Amortization of Knoll purchased intangibles: Includes expenses associated with the amortization of acquisition related intangibles acquired as part of the Knoll acquisition. The revenue generated by the associated intangible assets has not been excluded from the related non-GAAP financial measure. We exclude the impact of the amortization of Knoll purchased intangibles as such non-cash amounts were significantly impacted by the size of the Knoll acquisition. Furthermore, we believe that this adjustment enables better comparison of our results as Amortization of Knoll Purchased Intangibles will not recur in future periods once such intangible assets have been fully amortized. Any future acquisitions may result in the amortization of additional intangible assets. Although we exclude the Amortization of Knoll Purchased Intangibles in these non-GAAP measures, we believe that it is important for investors to understand that such intangible assets were recorded as part of purchase accounting and contribute to revenue generation.

Integration charges: Knoll integration-related costs include severance, asset impairment charges associated with lease and operations facility consolidation activity, and expenses related to synergy realization efforts and reorganization initiatives.

Restructuring charges: Includes costs associated with actions involving targeted workforce reductions.

Impairment charges: Includes non-cash, pre-tax charges for the impairment of the Knoll and Muuto trade names as well as impairment of goodwill attributed to the Global Retail and Holly Hunt reporting units.

Knoll pension plan termination charges: Includes expenses incurred associated with the termination of the Knoll pension plan which was completed in the second quarter of fiscal year 2025.

Tax related items: We excluded the income tax benefit/provision effect of the tax related items from our non-GAAP measures because they are not associated with the tax expense on our ongoing operating results.

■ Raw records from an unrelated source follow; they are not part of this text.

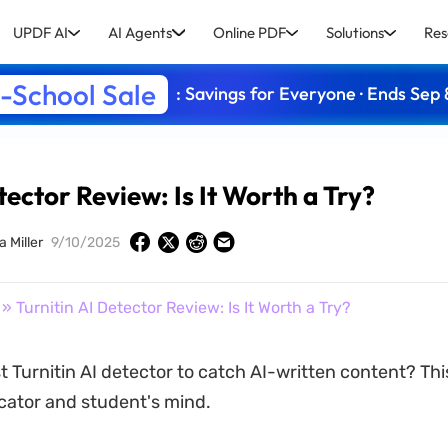
UPDF AI
AI Agents
Online PDF
Solutions
Res
-School Sale
: Savings for Everyone · Ends Sep 
tector Review: Is It Worth a Try?
a Miller
9/10/2025
» Turnitin AI Detector Review: Is It Worth a Try?
t Turnitin AI detector to catch AI-written content? Thi
cator and student's mind.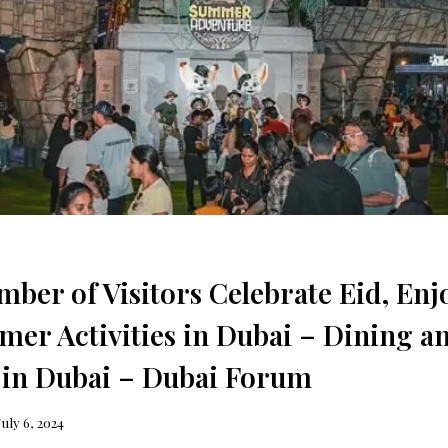
ber of Visitors Celebrate Eid, Enj
er Activities in Dubai – Dining a
 in Dubai – Dubai Forum
July 6, 2024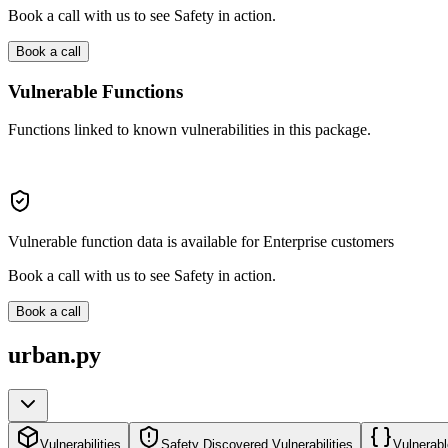
Book a call with us to see Safety in action.
Book a call
Vulnerable Functions
Functions linked to known vulnerabilities in this package.
Vulnerable function data is available for Enterprise customers
Book a call with us to see Safety in action.
Book a call
urban.py
Vulnerabilities
Safety Discovered Vulnerabilities
Vulnerabl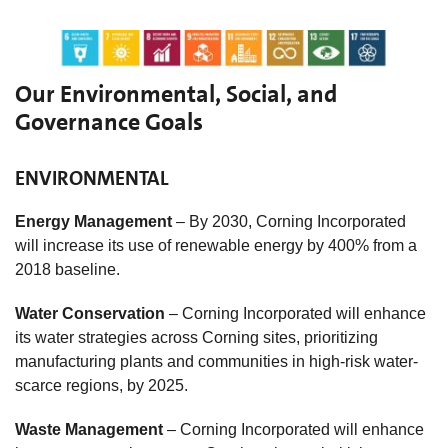
Our Environmental, Social, and
Governance Goals
ENVIRONMENTAL
Energy Management
– By 2030, Corning Incorporated
will increase its use of renewable energy by 400% from a
2018 baseline.
Water Conservation
– Corning Incorporated will enhance
its water strategies across Corning sites, prioritizing
manufacturing plants and communities in high-risk water-
scarce regions, by 2025.
Waste Management
– Corning Incorporated will enhance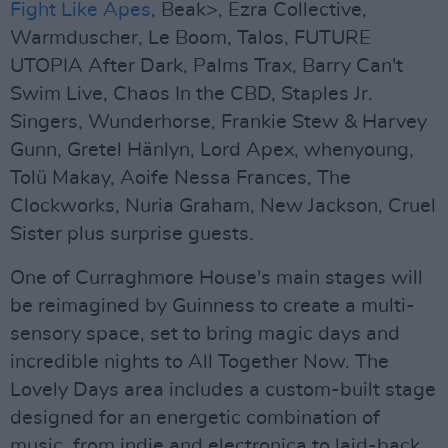
Fight Like Apes
, Beak>, Ezra Collective,
Warmduscher, Le Boom, Talos, FUTURE
UTOPIA After Dark, Palms Trax, Barry Can't
Swim Live, Chaos In the CBD, Staples Jr.
Singers, Wunderhorse, Frankie Stew & Harvey
Gunn, Gretel Hänlyn, Lord Apex, whenyoung,
Tolü Makay, Aoife Nessa Frances, The
Clockworks, Nuria Graham, New Jackson, Cruel
Sister plus surprise guests.
One of Curraghmore House's main stages will
be reimagined by Guinness to create a multi-
sensory space, set to bring magic days and
incredible nights to All Together Now. The
Lovely Days area includes a custom-built stage
designed for an energetic combination of
music, from indie and electronica to laid-back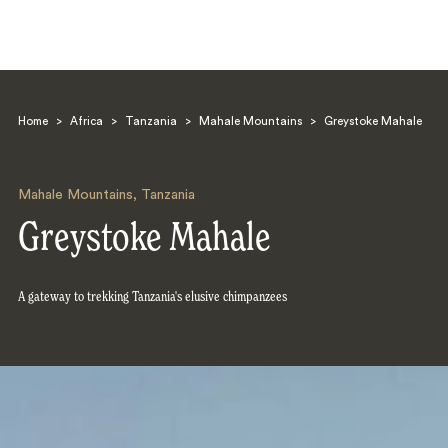
Home
>
Africa
>
Tanzania
>
Mahale Mountains
>
Greystoke Mahale
Mahale Mountains
,
Tanzania
Greystoke Mahale
Search
A gateway to trekking Tanzania's elusive chimpanzees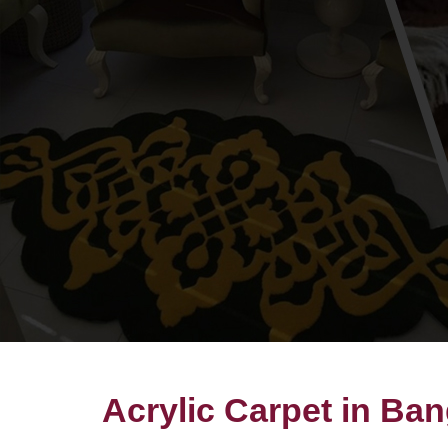
Acrylic Carpet in Ba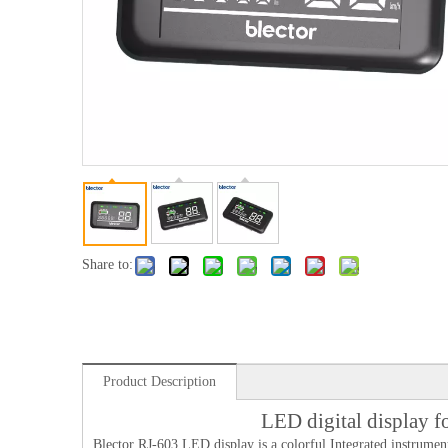
Share to:
Product Description
LED digital display 
Blector RJ-603 LED display is a colorful Integrated instrument.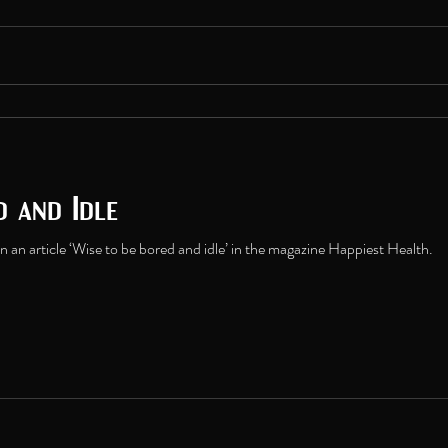
d and Idle
 an article ‘Wise to be bored and idle’ in the magazine Happiest Health.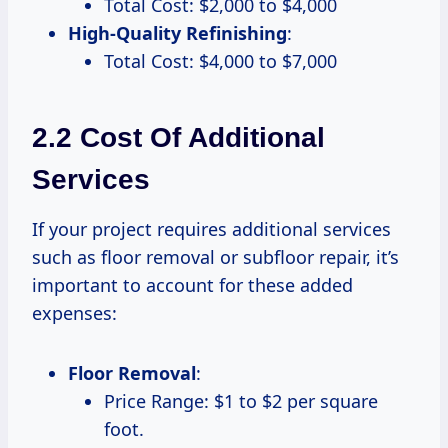
Total Cost: $2,000 to $4,000
High-Quality Refinishing
:
Total Cost: $4,000 to $7,000
2.2 Cost Of Additional
Services
If your project requires additional services
such as floor removal or subfloor repair, it’s
important to account for these added
expenses:
Floor Removal
:
Price Range: $1 to $2 per square
foot.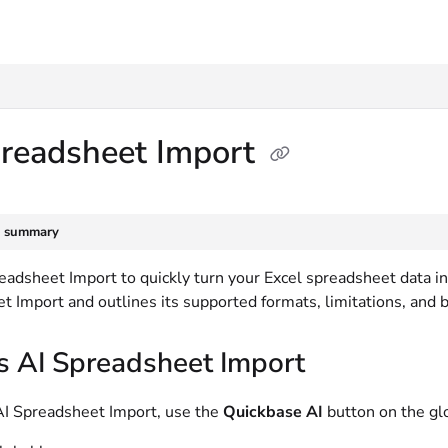
txt
preadsheet Import
e summary
adsheet Import to quickly turn your Excel spreadsheet data int
 Import and outlines its supported formats, limitations, and b
s AI Spreadsheet Import
AI Spreadsheet Import, use the
Quickbase AI
button on the gl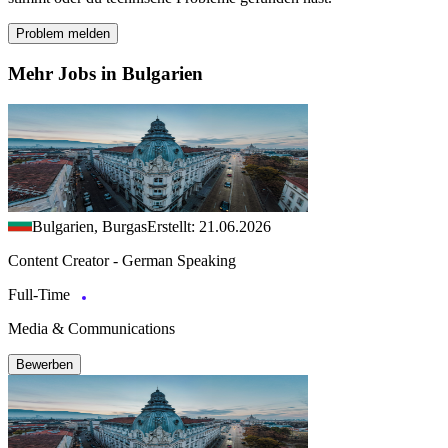
Problem melden
Mehr Jobs in Bulgarien
Bulgarien, Burgas
Erstellt: 21.06.2026
Content Creator - German Speaking
Full-Time
Media & Communications
Bewerben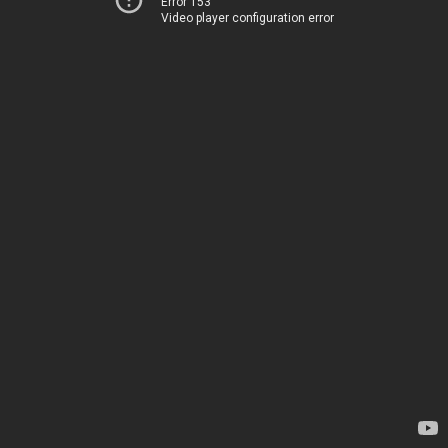
Error 153
Video player configuration error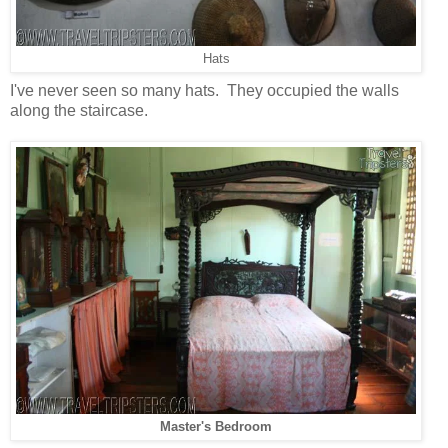
Hats
I've never seen so many hats. They occupied the walls
along the staircase.
Master's Bedroom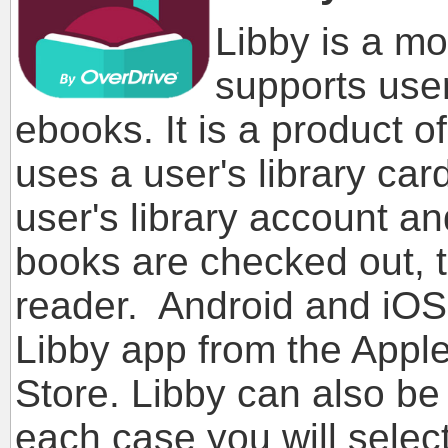
Libby is a mo
supports user
ebooks. It is a product o
uses a user's library ca
user's library account 
books are checked out, 
reader. Android and iOS
Libby app from the Apple
Store. Libby can also be
each case you will select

Certain tables below summarize select financial information, for the periods indicated, related to each of the Company’s reportable segments. The North America Contract segment includes the operations associated with the design, manufacture and sale of furniture products directly or indirectly through an independent dealership network for office, healthcare, and educational environments throughout the United States and Canada as well as the global operations of the Spinneybeck|FilzFelt, Maharam, Edelman, and Knoll Textile brands. The International Contract segment includes the operations associated with the design, manufacture and sale of furniture products, indirectly or directly through an independent dealership network in Europe, the Middle East, Africa and Asia-Pacific and Latin America. The Global Retail segment includes global operations associated with the sale of modern design furnishings and accessories to third party retailers, as well as direct to consumer sales through eCommerce, direct-mail catalogs, and physical retail stores as well as the global operations of the Holly Hunt brand. Corporate costs represent unallocated expenses related to general corporate functions, including, but not limited to, certain legal, executive, corporate finance, information technology, administrative and integration-related costs.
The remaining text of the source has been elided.